Однако в то время, когда иконоборчество на Востоке уже сходило на «нет», оно неожиданно возникло, хотя и в умеренных формах, на Западе. В известной степени этому способствовало догматическое равнодушие латинян к попыткам раскрыть мистическое существо иконы как образа. Помимо этого, довлела политическая конъюнктура: папы, нередко предельно ригоричные и «легкие» в своем пренебрежении к византийским царям, млели , когда на них обращали строгий взор франкские короли. А потому послушно терпели богословские несуразицы, рожденные в головах галльских (франкских) епископов и их царственных владык, пусть даже догматические позиции франков и шли вразрез с папской точкой зрения, а также соборными определениями признанных понтификами восточных Соборов.

Уже Франкфуртский собор 794 года, где собрались франкские архиереи, возмутился «греческой ересью» VII Вселенского Собора 787 года. Чуть позднее несколько авторитетных галльских епископов открыто выступили против почитания икон. А Туринский епископ Клавдий, этнический испанец, которого поставил на архиерейскую кафедру сам франкский король Людовик Благочестивый (814-840), объявил себя врагом креста и святых мощей, до чего не доходили в Константинополе даже крайние иконофобы. Заблуждение франкских епископов было столь сильным, что в 825 году на Парижском соборе поклонение иконам было вновь отвергнуто, а копия соборного определения направлена Римскому папе как прямой укор в его адрес по поводу признания понтификом VII Вселенского Собора .

Возникла крайне неприятная для Рима ситуация, которую папы попытались разрешить на нескольких западных Соборах. Соглашаясь с сомнительными богословскими рецептами франков, они подрывали свой авторитет на Востоке как непогрешимой и первой кафедры Кафолической Церкви. Но и выступать против франков было себе дороже: в те десятилетия папы целиком и полностью зависели от них. Учение епископа Клавдия в мягких выражениях признали крайностью, а в 863 году при Римском папе Николае I (858-867) был созван Собор, который объявил, что при помощи живописи человек может-таки подняться до созерцания Христа.

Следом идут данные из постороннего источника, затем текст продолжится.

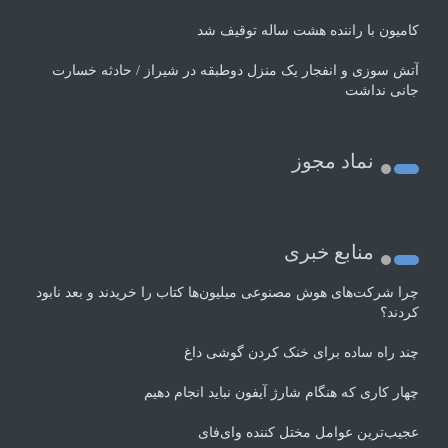
کامیون با راننده هشت ساله توقیف شد
آتش سوزی و انفجار یک منزل دوطبقه در شیراز / حادثه خسارت
جانی نداشت
نماد مجوز
منابع خبری
چرا شرکت‌های هوش مصنوعی میلیون‌ها کتاب را خریدند و بعد نابود
کردند؟
چند راه‌ ساده برای خنک کردن گوشی داغ
چهار کاری که هنگام شارژ آیفون نباید انجام دهیم
عجیب‌ترین عوامل مختل کننده وای‌فای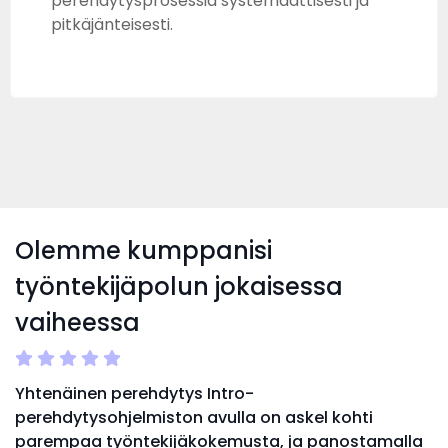
perehdytysprosessia systemaattisesti ja
pitkäjänteisesti.
Olemme kumppanisi
työntekijäpolun jokaisessa
vaiheessa
Yhtenäinen perehdytys Intro-
perehdytysohjelmiston avulla on askel kohti
parempaa työntekijäkokemusta, ja panostamalla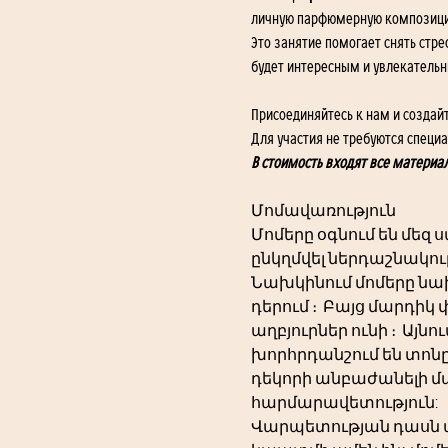
личную парфюмерную композици
Это занятие помогает снять стре
будет интересным и увлекательн
Присоединяйтесь к нам и создай
Для участия не требуются специ
В стоимость входят все материа
Մոմավառություն
Մոմերը օգնում են մեզ 
ընկղմվել ներդաշնակու
Նախկինում մոմերը նախ
դերում ։  Բայց մարդիկ 
աղբյուրներ ունի ։  Այ
խորհրդանշում են տոնը
դեկորի անբաժանելի մաս
հարմարավետություն:
Վարպետության դասն ան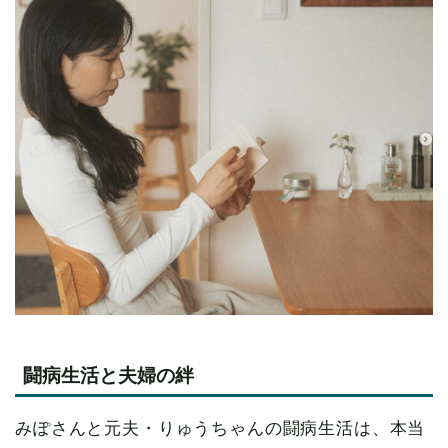
闘病生活と夫婦の絆
みぽさんと元夫・りゅうちゃんの闘病生活は、本当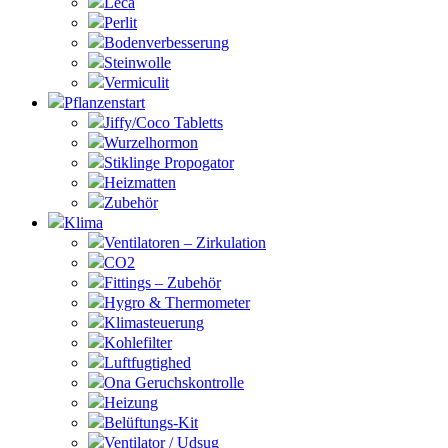
Leca
Perlit
Bodenverbesserung
Steinwolle
Vermiculit
Pflanzenstart
Jiffy/Coco Tabletts
Wurzelhormon
Stiklinge Propogator
Heizmatten
Zubehör
Klima
Ventilatoren – Zirkulation
CO2
Fittings – Zubehör
Hygro & Thermometer
Klimasteuerung
Kohlefilter
Luftfugtighed
Ona Geruchskontrolle
Heizung
Belüftungs-Kit
Ventilator / Udsug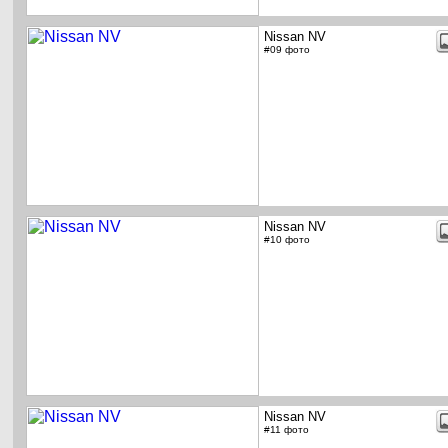
Nissan NV
#09 фото
Nissan NV
#10 фото
Nissan NV
#11 фото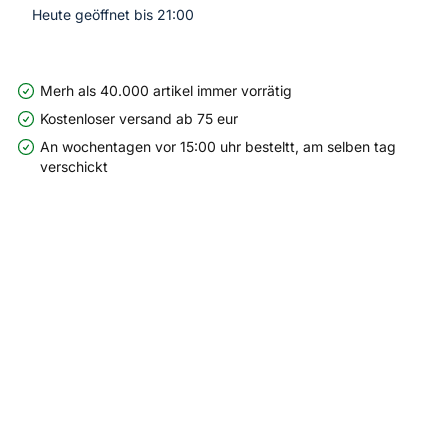
Heute geöffnet bis 21:00
Merh als 40.000 artikel immer vorrätig
Kostenloser versand ab 75 eur
An wochentagen vor 15:00 uhr besteltt, am selben tag
verschickt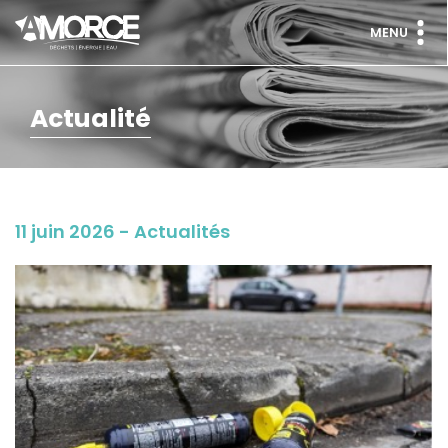
MENU
Actualité
11 juin 2026 - Actualités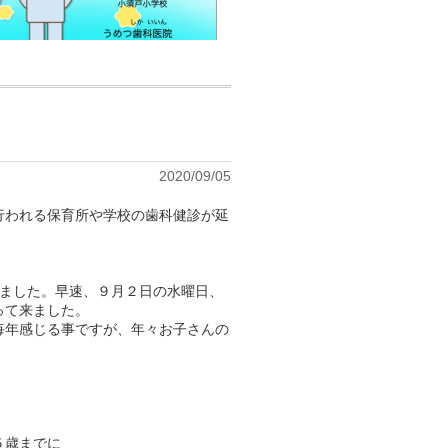
2020/09/05
行われる保育所や学校の歯科健診が延
りました。早速、９月２日の水曜日、
って来ました。
毎年感じる事ですが、年々お子さんの
５歳までに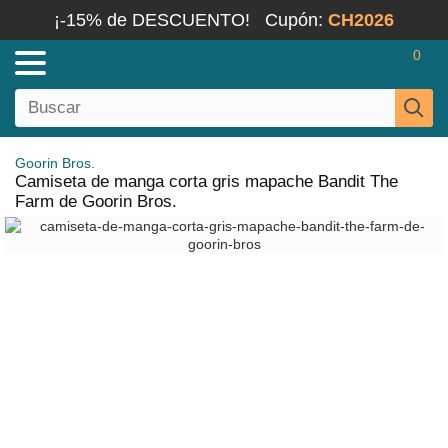
¡-15% de DESCUENTO!
Cupón:
CH2026
0
Goorin Bros.
Camiseta de manga corta gris mapache Bandit The
Farm de Goorin Bros.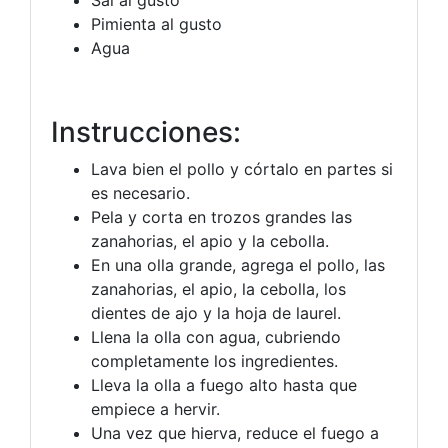
Pimienta al gusto
Agua
Instrucciones:
Lava bien el pollo y córtalo en partes si
es necesario.
Pela y corta en trozos grandes las
zanahorias, el apio y la cebolla.
En una olla grande, agrega el pollo, las
zanahorias, el apio, la cebolla, los
dientes de ajo y la hoja de laurel.
Llena la olla con agua, cubriendo
completamente los ingredientes.
Lleva la olla a fuego alto hasta que
empiece a hervir.
Una vez que hierva, reduce el fuego a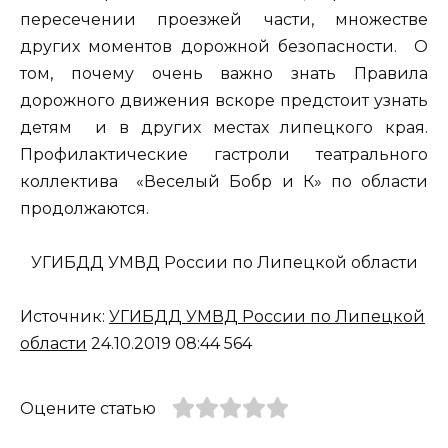
пересечении проезжей части, множестве
других моментов дорожной безопасности. О
том, почему очень важно знать Правила
дорожного движения вскоре предстоит узнать
детям и в других местах липецкого края.
Профилактические гастроли театрального
коллектива «Веселый Бобр и К» по области
продолжаются.
УГИБДД УМВД России по Липецкой области
Источник:
УГИБДД УМВД России по Липецкой
области
24.10.2019 08:44 564
Оцените статью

Но хотя Западная Церковь и реципировала в конце концов VII Вселенский Собор, в целом она оставалась на умеренно иконоборческих позициях Франкфуртского собора 794 года. И не случайно даже в XIII веке Гийом Дуранд в своем трактате писал, что «картины и украшения в храмах суть учение и писание мирян; мы поклоняемся образам как постоянной памяти и напоминанию о вещах, совершенных давным-давно» . Думается, преподобные Иоанн Дамаскин и Феодор Студит с легкой душой и вполне обоснованно осудили бы такое убогое понимание святого образа.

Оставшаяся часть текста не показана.